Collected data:
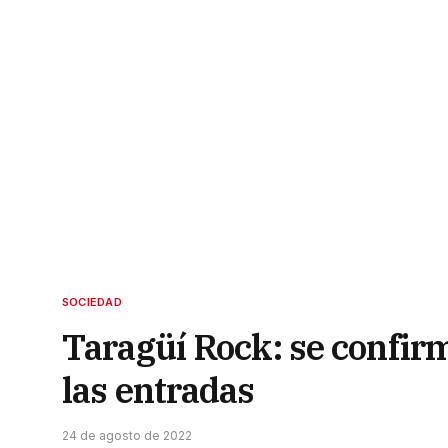
SOCIEDAD
Taragüí Rock: se confirmó
las entradas
24 de agosto de 2022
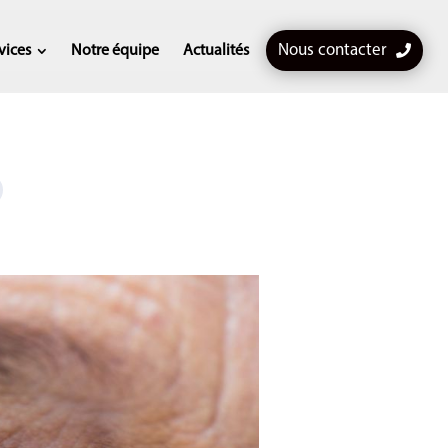
Nous contacter
vices
Notre équipe
Actualités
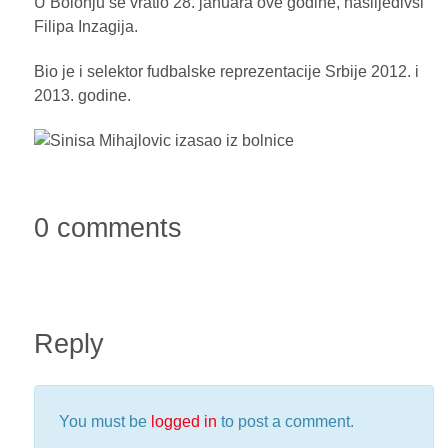
U Bolonju se vratio 28. januara ove godine, naslijedivsi
Filipa Inzagija.
Bio je i selektor fudbalske reprezentacije Srbije 2012. i
2013. godine.
0 comments
Reply
You must be
logged in
to post a comment.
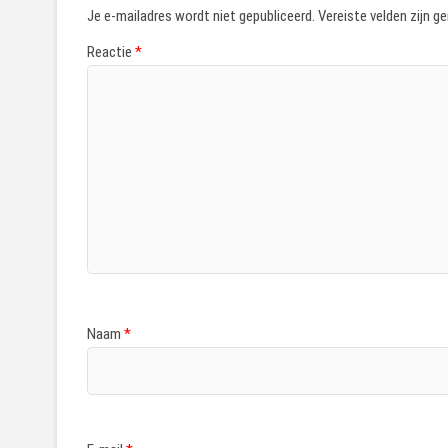
Je e-mailadres wordt niet gepubliceerd.
Vereiste velden zijn 
Reactie
*
Naam
*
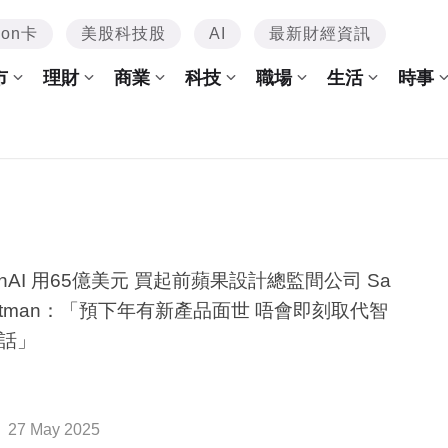
mon卡
美股科技股
AI
最新財經資訊
市
理財
商業
科技
職場
生活
時事
enAI 用65億美元 買起前蘋果設計總監間公司 Sa
Altman：「預下年有新產品面世 唔會即刻取代智
話」
27 May 2025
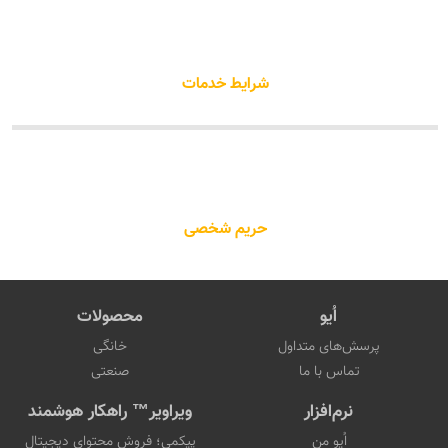
شرایط خدمات
حریم شخصی
اُیو
محصولات
پرسش‌های متداول
خانگی
تماس با ما
صنعتی
نرم‌افزار
ویراویر™ راهکار هوشمند
اُیو من
پیکمی؛ فروش محتوای دیجیتال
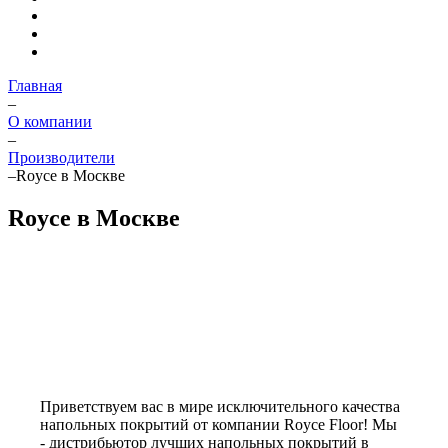
Главная
–
О компании
–
Производители
–
Royce в Москве
Royce в Москве
Приветствуем вас в мире исключительного качества
напольных покрытий от компании Royce Floor! Мы
- дистрибьютор лучших напольных покрытий в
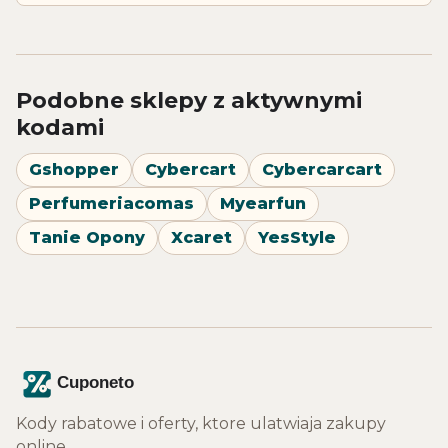
Podobne sklepy z aktywnymi
kodami
Gshopper
Cybercart
Cybercarcart
Perfumeriacomas
Myearfun
Tanie Opony
Xcaret
YesStyle
Kody rabatowe i oferty, ktore ulatwiaja zakupy
online.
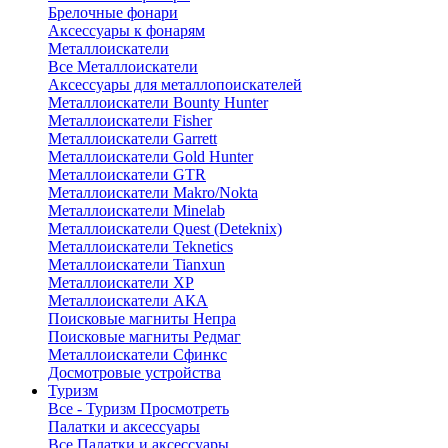
Брелочные фонари
Аксессуары к фонарям
Металлоискатели
Все Металлоискатели
Аксессуары для металлопоискателей
Металлоискатели Bounty Hunter
Металлоискатели Fisher
Металлоискатели Garrett
Металлоискатели Gold Hunter
Металлоискатели GTR
Металлоискатели Makro/Nokta
Металлоискатели Minelab
Металлоискатели Quest (Deteknix)
Металлоискатели Teknetics
Металлоискатели Tianxun
Металлоискатели XP
Металлоискатели АКА
Поисковые магниты Непра
Поисковые магниты Редмаг
Металлоискатели Сфинкс
Досмотровые устройства
Туризм
Все - Туризм
Просмотреть
Палатки и аксессуары
Все Палатки и аксессуары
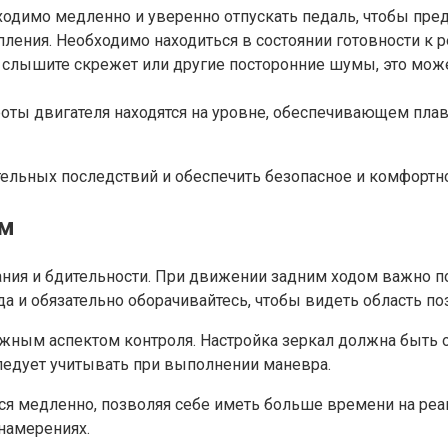
одимо медленно и уверенно отпускать педаль, чтобы предо
ения. Необходимо находиться в состоянии готовности к р
 слышите скрежет или другие посторонние шумы, это може
роты двигателя находятся на уровне, обеспечивающем пла
ельных последствий и обеспечить безопасное и комфортн
ом
ния и бдительности. При движении задним ходом важно п
а и обязательно оборачивайтесь, чтобы видеть область по
жным аспектом контроля. Настройка зеркал должна быть 
следует учитывать при выполнении маневра.
я медленно, позволяя себе иметь больше времени на реаг
 намерениях.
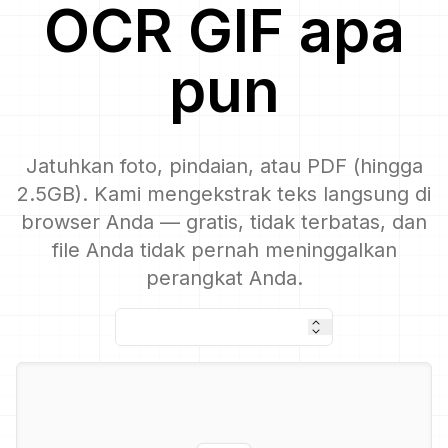
OCR
GIF
apa
pun
Jatuhkan foto, pindaian, atau PDF (hingga
2.5GB). Kami mengekstrak teks langsung di
browser Anda — gratis, tidak terbatas, dan
file Anda tidak pernah meninggalkan
perangkat Anda.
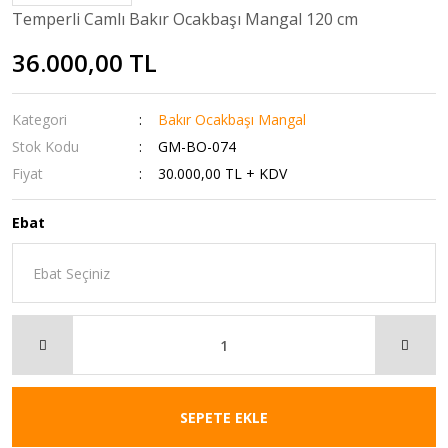
Temperli Camlı Bakır Ocakbaşı Mangal 120 cm
36.000,00 TL
Kategori
Bakır Ocakbaşı Mangal
Stok Kodu
GM-BO-074
Fiyat
30.000,00 TL + KDV
Ebat
SEPETE EKLE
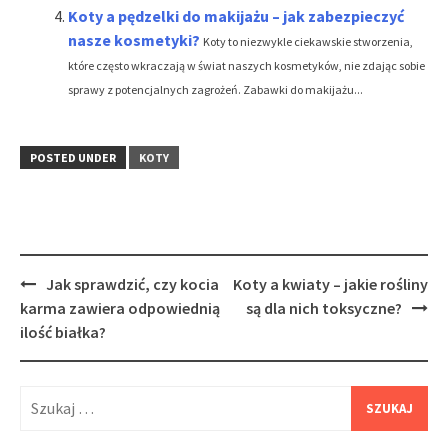
Koty a pędzelki do makijażu – jak zabezpieczyć
nasze kosmetyki?
Koty to niezwykle ciekawskie stworzenia,
które często wkraczają w świat naszych kosmetyków, nie zdając sobie
sprawy z potencjalnych zagrożeń. Zabawki do makijażu...
POSTED UNDER
KOTY
Post
Jak sprawdzić, czy kocia
Koty a kwiaty – jakie rośliny
navigation
karma zawiera odpowiednią
są dla nich toksyczne?
ilość białka?
Szukaj:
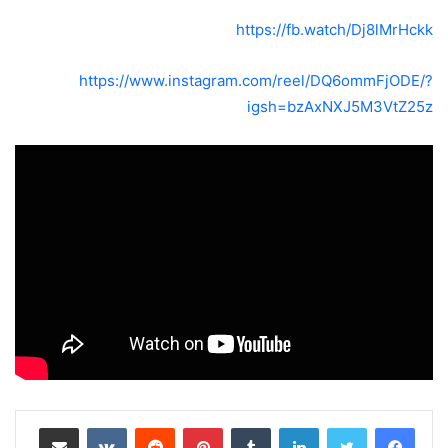
https://fb.watch/Dj8lMrHckk
https://www.instagram.com/reel/DQ6ommFjODE/?
igsh=bzAxNXJ5M3VtZ25z
لينكدإن
بينتيريست
مشاركة عبر البريد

### BRIEF
Which lines in the data above hold the string "godine"? Return each of them.

### RESULT BELOW
U Bolonju se vratio 28. januara ove godine, naslijedivsi
2013. godine.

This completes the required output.